Q&A Design Museum
November 2003
Somewhere Totally Else
European Design Biennale

In 2003, a few of our designs were featured in 'Somewhere Totally Else', a group show that took place at the Design Museum (London). Because of our inclusion in this exhibition, a short interview with us appeared in the biography section of the Design Museum website. The edited version of the interview can be found here, the unedited (slightly longer) version can be read below; questions by Emily King and Alice Rawsthorn, answers by Experimental Jetset:


01. What were your early design influences?

Being teenagers in the Eighties, it's only natural that we were heavily influenced by what we can only refer to as mid-1980s post-punk culture. Some examples that spring to mind: New wave comic artists such as Savage Pencil and Gary Panter. Fanzines such as Skate Muties and Murder Can Be Fun. The cover art of Album by Public Image Ltd. The sudden realisation that Sigue Sigue Sputnik's SSS logotype was actually based on the logo of the then active French terrorist group Cellules Communistes Combattantes (CCC). The Channel 4 television series The Tube (as broadcast by Dutch television) showing mod garage band The Prisoners wearing identical Star Trek outfits. Scratching the logo of The Cramps in your schoolbooks, carefully copying the horror-style lettering. These are just a few of our early memories.

02. Do you feel that your education (design or otherwise) influenced the way you work now?

Absolutely. The Gerrit Rietveld Academy, or more precisely teachers such as Linda van Deursen and Gerald van der Kaap, certainly had a big impact on our work, although their influence is apparent in our work conceptually rather than formally.

03. What were your earliest design commissions?

Flyers and posters for Amsterdam music venue Paradiso, t-shirts and record sleeves for local punk rock band NRA, small assignments for the fashion studio House of Orange and the redesign of the Dutch pop-culture magazine Blvd.

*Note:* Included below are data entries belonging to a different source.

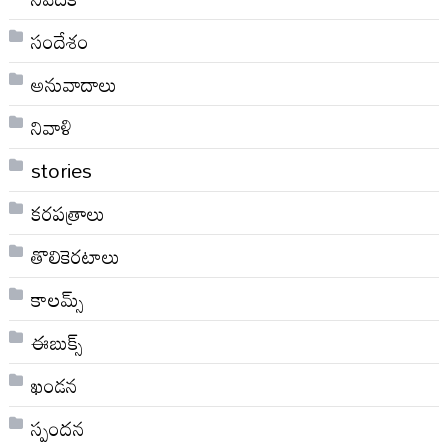
సందేశం
అనువాదాలు
నివాళి
stories
కరపత్రాలు
తొలికెరటాలు
కాలమ్స్
ఈబుక్స్
ఖండన
స్పందన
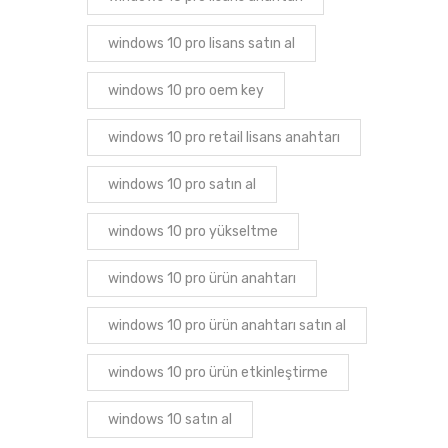
windows 10 pro lisans satın al
windows 10 pro oem key
windows 10 pro retail lisans anahtarı
windows 10 pro satın al
windows 10 pro yükseltme
windows 10 pro ürün anahtarı
windows 10 pro ürün anahtarı satın al
windows 10 pro ürün etkinleştirme
windows 10 satın al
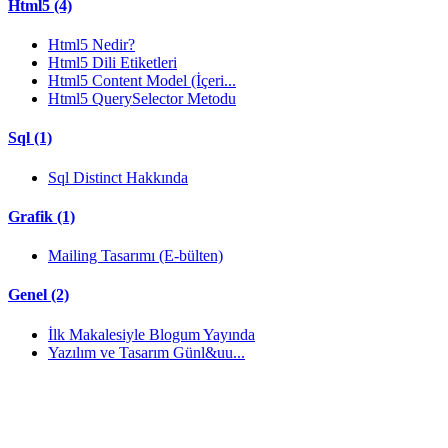
Html5 (4)
Html5 Nedir?
Html5 Dili Etiketleri
Html5 Content Model (İçeri...
Html5 QuerySelector Metodu
Sql (1)
Sql Distinct Hakkında
Grafik (1)
Mailing Tasarımı (E-bülten)
Genel (2)
İlk Makalesiyle Blogum Yayında
Yazılım ve Tasarım Günl&uu...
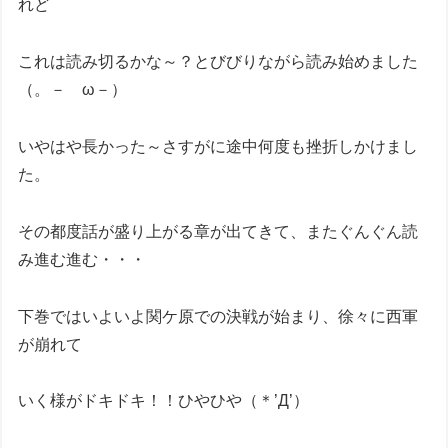
れど
これは読み切るかな～？とびびりながら読み始めました
（。－ ω－）
いやはや長かった～さすがに途中何度も挫折しかけまし
た。
その都度話が盛り上がる章が出てきて、またぐんぐん読
み進む進む・・・
下巻ではいよいよ関ケ原での決戦が始まり、徐々に西軍
が崩れて
いく様がドキドキ！！ひやひや（＊’Д’）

This was all around 1997.

04. There is a strong graphic design tradition in the Netherlands. Do you consider yourselves to be part of that?

Absolutely. We feel strongly connected to the Dutch graphic design tradition, much more than we feel connected to contemporary Dutch Design. Contemporary Dutch Design is often perceived as very ironic, and overly personal; something we have absolutely no affinity with. (At the same time we do realise that our humourless and rather dogmatic way of designing is sometimes interpreted as ironic or deadpan. We have learned to embrace this awkward friction).

05. Do you teach?

Yes, we do. Since 2000, at the Gerrit Rietveld Academy (Amsterdam).

06. You work mainly within the cultural sphere. Is this the situation that you prefer?

It would be impossible to design outside of the cultural sphere, wouldn't it? Every designed object is (as per definition) cultural, and vice versa. Whether an assignment is commercial or non-commercial has nothing to do with its cultural value.
The only distinction we make is between design that follows its own logic, and has a healthy, dialectical relationship with society, and design that is affirmative and representative, and tries to reflect the tastes and lifestyles of assumed target-audiences, using perverse marketing strategies. We prefer the first, and try to stay away from the latter.

07. How would you characterise the perfect relationship between designer and client?

As long as the client doesn't hit the designer, we're happy.

08. Your work is often associated with the use of Helvetica. Are you happy for that to be your trademark?

We don't know if this is actually the case. We're quite confident that the concepts and ideas behind our work are so dominant that our use of Helvetica becomes just a minor detail in a much bigger whole.

09. What is your favourite piece of your own work?

We're still quite proud of the catalogue that we designed in 2000 for 'Elysian Fields', a group exhibition curated by the Purple Institute for the Centre Georges Pompidou in Paris. It's a book like a machine. Because we designed it quite systematic, the outcome was quite unexpected, even to ourselves.

10. What is your favourite piece of graphic design in general?

The cover of The Beatles' White Album, designed by Richard Hamilton. In the classic yippie paperback 'Revolution for the Hell of It' (the cover of this book is quite a piece of design as well, photographed by Richard Avedon and designed by Lynn Hatfield) Abbie Hoffman writes about "blank space as the ultimate form of communication". The White Album is a beautiful example of that.

Experimental Jetset,
05.09.2003

Thanks to Emily King for inviting us to participate in 'Somewhere Totally Else', and her general kindness.